• _The task_:
Where in the entries below does "monthly" appear? Copy every line that has it.

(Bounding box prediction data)
↓↓↓

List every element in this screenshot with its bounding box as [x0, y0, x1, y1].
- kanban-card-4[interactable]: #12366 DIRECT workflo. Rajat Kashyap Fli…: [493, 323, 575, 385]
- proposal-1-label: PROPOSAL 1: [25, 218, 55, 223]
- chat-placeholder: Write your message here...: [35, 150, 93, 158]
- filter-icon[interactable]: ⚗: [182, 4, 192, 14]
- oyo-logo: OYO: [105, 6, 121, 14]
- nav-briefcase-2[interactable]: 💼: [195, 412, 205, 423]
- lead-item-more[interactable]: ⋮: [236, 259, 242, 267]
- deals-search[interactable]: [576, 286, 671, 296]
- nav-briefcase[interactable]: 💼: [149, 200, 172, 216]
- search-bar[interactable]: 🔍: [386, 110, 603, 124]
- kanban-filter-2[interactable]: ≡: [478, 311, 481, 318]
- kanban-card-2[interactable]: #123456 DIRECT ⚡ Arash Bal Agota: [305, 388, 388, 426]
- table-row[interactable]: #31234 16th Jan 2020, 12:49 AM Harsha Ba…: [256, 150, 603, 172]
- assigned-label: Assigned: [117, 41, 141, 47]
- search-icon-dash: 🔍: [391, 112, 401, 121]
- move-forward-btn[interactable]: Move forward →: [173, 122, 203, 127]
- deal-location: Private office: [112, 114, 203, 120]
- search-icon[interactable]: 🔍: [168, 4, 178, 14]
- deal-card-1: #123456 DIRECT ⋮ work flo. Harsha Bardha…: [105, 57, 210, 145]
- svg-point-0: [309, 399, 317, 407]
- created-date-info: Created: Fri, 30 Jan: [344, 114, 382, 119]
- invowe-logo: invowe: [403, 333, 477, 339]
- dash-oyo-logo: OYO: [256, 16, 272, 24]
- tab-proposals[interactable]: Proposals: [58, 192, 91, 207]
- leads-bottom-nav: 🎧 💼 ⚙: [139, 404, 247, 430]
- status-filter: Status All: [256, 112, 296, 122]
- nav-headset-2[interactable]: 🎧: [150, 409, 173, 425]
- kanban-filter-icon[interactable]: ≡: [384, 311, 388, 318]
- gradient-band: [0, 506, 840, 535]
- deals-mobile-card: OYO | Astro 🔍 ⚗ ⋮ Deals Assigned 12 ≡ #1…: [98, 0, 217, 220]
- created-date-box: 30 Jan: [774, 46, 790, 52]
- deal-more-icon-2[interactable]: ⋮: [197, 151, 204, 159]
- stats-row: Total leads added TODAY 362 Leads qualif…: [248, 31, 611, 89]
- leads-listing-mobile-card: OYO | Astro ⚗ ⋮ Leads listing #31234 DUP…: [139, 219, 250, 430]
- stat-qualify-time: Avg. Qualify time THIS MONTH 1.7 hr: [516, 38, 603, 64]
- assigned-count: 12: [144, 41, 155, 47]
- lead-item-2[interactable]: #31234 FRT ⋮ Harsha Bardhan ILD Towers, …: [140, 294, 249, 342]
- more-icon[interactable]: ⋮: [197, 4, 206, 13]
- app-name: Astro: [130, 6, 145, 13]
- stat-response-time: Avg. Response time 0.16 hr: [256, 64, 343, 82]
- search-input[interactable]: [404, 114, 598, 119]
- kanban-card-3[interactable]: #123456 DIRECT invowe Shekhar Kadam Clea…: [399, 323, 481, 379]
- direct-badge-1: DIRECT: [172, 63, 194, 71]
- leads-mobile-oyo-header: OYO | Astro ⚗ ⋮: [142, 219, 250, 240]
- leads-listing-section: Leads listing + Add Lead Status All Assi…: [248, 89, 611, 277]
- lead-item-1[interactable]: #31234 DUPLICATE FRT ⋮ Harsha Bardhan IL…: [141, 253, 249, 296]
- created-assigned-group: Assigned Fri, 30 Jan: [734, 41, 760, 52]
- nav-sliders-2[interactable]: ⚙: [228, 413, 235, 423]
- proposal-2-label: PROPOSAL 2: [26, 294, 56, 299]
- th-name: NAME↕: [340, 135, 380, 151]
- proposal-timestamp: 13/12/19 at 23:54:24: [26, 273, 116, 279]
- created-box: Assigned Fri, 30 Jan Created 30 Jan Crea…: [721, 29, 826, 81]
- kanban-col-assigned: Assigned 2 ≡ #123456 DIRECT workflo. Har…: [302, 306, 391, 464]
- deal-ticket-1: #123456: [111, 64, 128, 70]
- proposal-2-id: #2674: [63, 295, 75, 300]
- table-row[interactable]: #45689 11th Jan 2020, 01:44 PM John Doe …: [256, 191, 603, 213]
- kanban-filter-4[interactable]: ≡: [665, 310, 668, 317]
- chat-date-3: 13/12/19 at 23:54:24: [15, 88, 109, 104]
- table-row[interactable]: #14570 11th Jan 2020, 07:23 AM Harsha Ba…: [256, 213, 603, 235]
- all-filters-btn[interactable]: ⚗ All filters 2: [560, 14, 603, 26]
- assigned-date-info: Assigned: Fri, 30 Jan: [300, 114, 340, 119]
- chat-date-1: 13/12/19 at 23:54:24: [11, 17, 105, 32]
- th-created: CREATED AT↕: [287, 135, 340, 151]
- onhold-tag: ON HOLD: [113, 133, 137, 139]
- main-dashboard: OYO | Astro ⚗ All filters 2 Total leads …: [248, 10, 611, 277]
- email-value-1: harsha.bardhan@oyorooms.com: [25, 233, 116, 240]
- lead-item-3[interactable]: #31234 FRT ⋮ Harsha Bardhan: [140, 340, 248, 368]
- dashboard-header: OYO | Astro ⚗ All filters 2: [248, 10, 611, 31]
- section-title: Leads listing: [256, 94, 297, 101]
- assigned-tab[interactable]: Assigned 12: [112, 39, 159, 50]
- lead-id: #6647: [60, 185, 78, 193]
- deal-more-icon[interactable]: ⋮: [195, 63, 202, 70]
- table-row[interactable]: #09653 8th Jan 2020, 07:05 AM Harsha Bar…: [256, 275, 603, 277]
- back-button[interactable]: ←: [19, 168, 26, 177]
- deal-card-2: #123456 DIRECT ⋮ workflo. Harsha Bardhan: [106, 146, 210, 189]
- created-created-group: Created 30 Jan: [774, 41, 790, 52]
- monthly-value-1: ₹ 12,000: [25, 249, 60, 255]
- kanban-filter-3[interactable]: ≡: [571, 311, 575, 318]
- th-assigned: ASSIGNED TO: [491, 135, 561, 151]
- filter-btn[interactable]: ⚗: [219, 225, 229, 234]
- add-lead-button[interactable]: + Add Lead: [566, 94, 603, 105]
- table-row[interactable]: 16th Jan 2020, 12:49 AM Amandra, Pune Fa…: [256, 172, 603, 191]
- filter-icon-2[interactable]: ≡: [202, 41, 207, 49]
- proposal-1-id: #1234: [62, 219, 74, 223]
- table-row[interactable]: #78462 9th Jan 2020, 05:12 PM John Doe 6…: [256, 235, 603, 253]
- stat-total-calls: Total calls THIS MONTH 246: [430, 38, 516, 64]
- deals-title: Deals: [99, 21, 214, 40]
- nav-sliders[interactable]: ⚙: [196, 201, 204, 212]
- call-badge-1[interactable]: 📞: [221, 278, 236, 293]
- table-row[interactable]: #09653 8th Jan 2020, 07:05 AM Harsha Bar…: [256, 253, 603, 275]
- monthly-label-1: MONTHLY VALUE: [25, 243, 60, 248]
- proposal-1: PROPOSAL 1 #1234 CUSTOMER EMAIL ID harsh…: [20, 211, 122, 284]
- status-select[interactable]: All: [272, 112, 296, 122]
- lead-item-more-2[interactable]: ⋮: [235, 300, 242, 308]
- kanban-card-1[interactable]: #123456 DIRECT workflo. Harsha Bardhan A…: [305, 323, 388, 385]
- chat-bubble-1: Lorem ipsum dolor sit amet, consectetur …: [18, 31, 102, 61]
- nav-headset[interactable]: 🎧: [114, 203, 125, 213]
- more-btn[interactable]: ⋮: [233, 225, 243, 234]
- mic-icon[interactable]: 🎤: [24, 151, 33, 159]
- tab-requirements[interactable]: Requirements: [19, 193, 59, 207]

↑↑↑

• _Completed task_:
- monthly-value-1: ₹ 12,000: [25, 249, 60, 255]
- monthly-label-1: MONTHLY VALUE: [25, 243, 60, 248]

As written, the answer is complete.